After a year spent preparing for the birth of an adorable, smart, incredibly delightful baby, we adopted each other as sisters. We also adopted each other as sisters because we had decided—like many of my closest friends—that love is thicker than blood, and that love is abundant. It was love that gave me the courage to ask my friend to be her birthing companion. We were a team, in fact, with both of the potential fathers pitching in as well.

No, it was not the pregnancy that my husband and I had been hoping or planning for, but when she decided to keep the baby I knew firmly that I was not about to disappear on my dear friend who I loved. And though there was some relief to find out later that my husband was not the father, the relief was mixed with love for this new little being and incredible gratitude for my friend and how she cared deeply for my feelings, all while grappling with her own frustrations and questions about the future. Together we chose love, for ourselves, for the baby, for the future, and because of that choice we both gained a sister. It is a very happy thing for me to have discovered that family really is right there waiting for me in every person that I meet if I allow myself to care about them.

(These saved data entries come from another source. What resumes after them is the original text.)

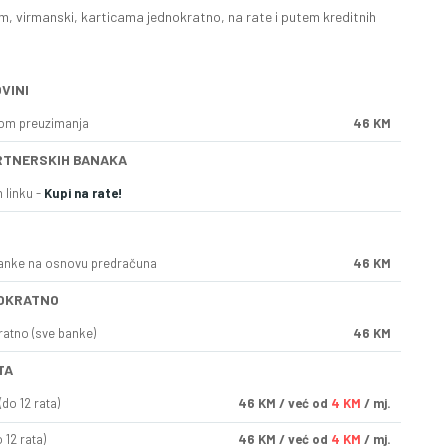
, virmanski, karticama jednokratno, na rate i putem kreditnih
VINI
kom preuzimanja
46 KM
RTNERSKIH BANAKA
 linku -
Kupi na rate!
anke na osnovu predračuna
46 KM
OKRATNO
ratno (sve banke)
46 KM
TA
do 12 rata)
46
KM
/ već od
4 KM
/ mj.
 12 rata)
46
KM
/ već od
4 KM
/ mj.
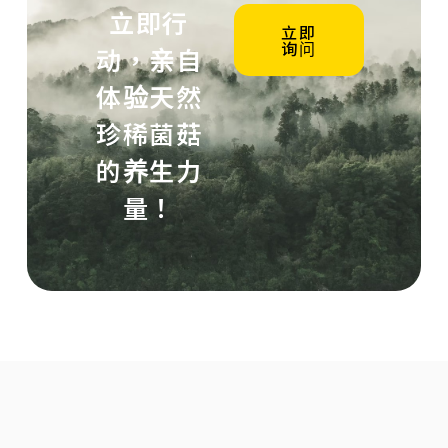
立即行
立即
询问
动，亲自
体验天然
珍稀菌菇
的养生力
量！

Every day that I wake up and choose polyamory I know it is because I cannot just turn love off. I found this out again with my sister. I love both of her children like they are family. I cannot fit that love into tidy compartments. Love simply flows through me. I love consciously and actively. My love will always be available to everyone, including myself. I choose to love myself through my insecurity and fear. And I owe a lot to a little baby who came into the world loving and only knowing how to share her love with whoever showed up to care for her.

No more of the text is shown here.